Mehta told the bench, also comprising Justices Sanjay Kishan Kaul, Sanjiv Khanna, BR Gavai and Surya Kant, that elections in Jammu and Kashmir will be held in three stages -- first panchayat, second municipal polls and third legislative assembly polls.
"The Central government is ready to hold elections anytime from now... It is for the Election Commission of India and Election Commission of State to take the call on which election will take place first and how. The updating process of the voters' list is almost complete and will be completely over in a month," he said.
Discussing the issue of statehood, Mehta said he had already made a statement and that a part was the statement of Home Minister Amit Shah on the floor of Parliament that "UT is a temporary thing in J-K".
"We are dealing with an extremely extraordinary situation," Mehta said.
"The exact time frame for restoration of complete statehood in J-K cannot be given at the moment. It might take some time. Various steps are being taken to restore the status of the state in Jammu and Kashmir."
Terror-related incidents, he said, had gone down by 45.2% when compared to 2018. Infiltration, which was one of the biggest concerns in the erstwhile state, is down by 90.2%, Mehta added.
Citing more data, he said, "Incidents of stone pelting and hartals which were 1,767 in 2018 are now nil. Casualty of security personnel has gone down by 60.9%, organised bandhs, which were coordinated by secessionist groups, have gone down from 52 in 2018 to nil in 2023."
For restoration of statehood, he said several steps are being taken and investments of around Rs 7,000 crore have been promised out of which over Rs 2,000 crore has already been done.

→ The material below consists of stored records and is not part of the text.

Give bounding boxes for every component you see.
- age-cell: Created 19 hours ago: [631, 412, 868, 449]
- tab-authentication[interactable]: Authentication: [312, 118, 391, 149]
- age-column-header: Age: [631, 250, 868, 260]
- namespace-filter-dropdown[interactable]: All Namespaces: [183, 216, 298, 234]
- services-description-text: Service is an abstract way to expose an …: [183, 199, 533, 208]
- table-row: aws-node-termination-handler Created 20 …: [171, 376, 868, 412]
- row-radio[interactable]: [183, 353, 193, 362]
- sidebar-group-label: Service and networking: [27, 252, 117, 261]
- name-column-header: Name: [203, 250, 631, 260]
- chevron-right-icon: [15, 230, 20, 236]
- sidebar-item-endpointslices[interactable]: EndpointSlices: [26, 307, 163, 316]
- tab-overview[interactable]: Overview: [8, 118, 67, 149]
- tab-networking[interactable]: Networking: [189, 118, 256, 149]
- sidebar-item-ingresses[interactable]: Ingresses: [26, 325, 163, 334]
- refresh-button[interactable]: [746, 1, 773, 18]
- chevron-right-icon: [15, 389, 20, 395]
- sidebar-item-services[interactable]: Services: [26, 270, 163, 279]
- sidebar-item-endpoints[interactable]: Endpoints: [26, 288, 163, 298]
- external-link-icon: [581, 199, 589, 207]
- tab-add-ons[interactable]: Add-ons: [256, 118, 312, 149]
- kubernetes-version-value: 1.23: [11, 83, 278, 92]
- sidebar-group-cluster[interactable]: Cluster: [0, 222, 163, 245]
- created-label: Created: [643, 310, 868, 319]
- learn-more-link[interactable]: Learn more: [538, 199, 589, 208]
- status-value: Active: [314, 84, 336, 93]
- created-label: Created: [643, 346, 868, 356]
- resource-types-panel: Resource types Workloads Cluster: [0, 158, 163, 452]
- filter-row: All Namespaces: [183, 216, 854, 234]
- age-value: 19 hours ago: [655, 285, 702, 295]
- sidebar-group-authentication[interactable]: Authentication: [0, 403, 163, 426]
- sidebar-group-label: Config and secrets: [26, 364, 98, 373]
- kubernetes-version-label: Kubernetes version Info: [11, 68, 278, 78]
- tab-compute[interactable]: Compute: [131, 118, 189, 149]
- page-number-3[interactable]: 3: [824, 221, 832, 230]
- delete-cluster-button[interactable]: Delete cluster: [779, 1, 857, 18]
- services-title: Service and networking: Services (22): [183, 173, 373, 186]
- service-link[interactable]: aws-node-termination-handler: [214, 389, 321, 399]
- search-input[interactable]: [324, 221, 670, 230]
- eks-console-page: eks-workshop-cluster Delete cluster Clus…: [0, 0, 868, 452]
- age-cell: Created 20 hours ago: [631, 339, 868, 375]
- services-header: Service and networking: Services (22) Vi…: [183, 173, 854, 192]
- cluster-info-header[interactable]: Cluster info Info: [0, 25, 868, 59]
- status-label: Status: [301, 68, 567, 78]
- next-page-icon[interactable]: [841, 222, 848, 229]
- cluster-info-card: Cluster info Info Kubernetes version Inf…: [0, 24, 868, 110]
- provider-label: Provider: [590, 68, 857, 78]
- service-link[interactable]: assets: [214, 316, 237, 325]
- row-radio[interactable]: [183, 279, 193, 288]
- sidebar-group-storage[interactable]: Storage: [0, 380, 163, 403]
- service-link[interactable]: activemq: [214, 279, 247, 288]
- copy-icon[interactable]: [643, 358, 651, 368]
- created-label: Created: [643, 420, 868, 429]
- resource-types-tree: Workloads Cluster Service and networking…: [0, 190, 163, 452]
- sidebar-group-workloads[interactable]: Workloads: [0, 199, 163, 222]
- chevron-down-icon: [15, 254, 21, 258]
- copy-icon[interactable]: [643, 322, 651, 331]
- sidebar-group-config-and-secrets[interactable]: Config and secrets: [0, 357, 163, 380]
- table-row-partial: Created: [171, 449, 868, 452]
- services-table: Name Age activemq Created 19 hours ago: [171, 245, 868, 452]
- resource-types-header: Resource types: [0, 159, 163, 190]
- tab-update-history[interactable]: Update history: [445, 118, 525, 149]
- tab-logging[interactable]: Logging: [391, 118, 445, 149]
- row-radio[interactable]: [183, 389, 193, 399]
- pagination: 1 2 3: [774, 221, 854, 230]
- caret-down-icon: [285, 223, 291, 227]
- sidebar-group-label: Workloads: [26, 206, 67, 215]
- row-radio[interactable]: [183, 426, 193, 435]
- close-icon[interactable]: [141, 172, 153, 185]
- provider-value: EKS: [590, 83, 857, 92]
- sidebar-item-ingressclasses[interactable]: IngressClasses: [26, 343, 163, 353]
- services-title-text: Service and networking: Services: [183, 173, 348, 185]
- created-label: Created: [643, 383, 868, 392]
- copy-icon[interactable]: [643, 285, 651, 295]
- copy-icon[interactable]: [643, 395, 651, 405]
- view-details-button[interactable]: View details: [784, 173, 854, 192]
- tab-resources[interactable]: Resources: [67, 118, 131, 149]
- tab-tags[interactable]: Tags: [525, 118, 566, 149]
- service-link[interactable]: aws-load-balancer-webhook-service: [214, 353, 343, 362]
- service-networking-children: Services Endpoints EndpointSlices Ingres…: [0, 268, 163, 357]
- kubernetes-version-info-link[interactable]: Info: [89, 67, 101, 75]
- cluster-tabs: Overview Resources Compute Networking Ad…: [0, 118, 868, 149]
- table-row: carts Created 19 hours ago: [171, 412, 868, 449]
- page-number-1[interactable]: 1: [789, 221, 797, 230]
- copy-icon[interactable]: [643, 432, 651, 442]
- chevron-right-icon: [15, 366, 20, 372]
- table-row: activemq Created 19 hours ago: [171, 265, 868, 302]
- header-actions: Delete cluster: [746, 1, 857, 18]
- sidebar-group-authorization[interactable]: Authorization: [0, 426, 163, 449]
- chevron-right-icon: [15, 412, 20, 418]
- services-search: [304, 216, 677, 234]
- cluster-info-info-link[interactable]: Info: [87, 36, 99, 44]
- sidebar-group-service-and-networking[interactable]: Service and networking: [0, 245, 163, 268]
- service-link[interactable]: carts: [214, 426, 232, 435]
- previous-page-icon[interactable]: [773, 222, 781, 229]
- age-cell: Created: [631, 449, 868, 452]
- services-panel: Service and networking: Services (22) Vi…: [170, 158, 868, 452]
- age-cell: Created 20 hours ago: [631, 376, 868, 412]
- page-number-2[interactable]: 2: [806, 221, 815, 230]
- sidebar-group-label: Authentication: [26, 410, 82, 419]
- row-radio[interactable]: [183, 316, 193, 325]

He said several projects are underway and out of the 53 Pradhan Mantri Development Project, 32 have been completed.
"Peace does not merely come by policing," Mehta told the bench, which was recording the figures given by him.
Mehta added that as far as Ladakh is concerned, there are two areas of Leh and Kargil and for Leh, the elections for the Hill Development Council are over but for Kargil it will be held next month.
Senior advocate Kapil Sibal, appearing for Jammu and Kashmir National Conference leader Mohd Akbar Lone, objected to the bench recording the figure given by the Central government, saying it should not be taken on record as it will "affect the mind" of the court, which is adjudicating the constitutional issue of Article 370.
CJI Chandrachud assured Sibal that whatever data the Solicitor General has given will not have any bearing on the constitutional issue being adjudicated by the five-judge bench.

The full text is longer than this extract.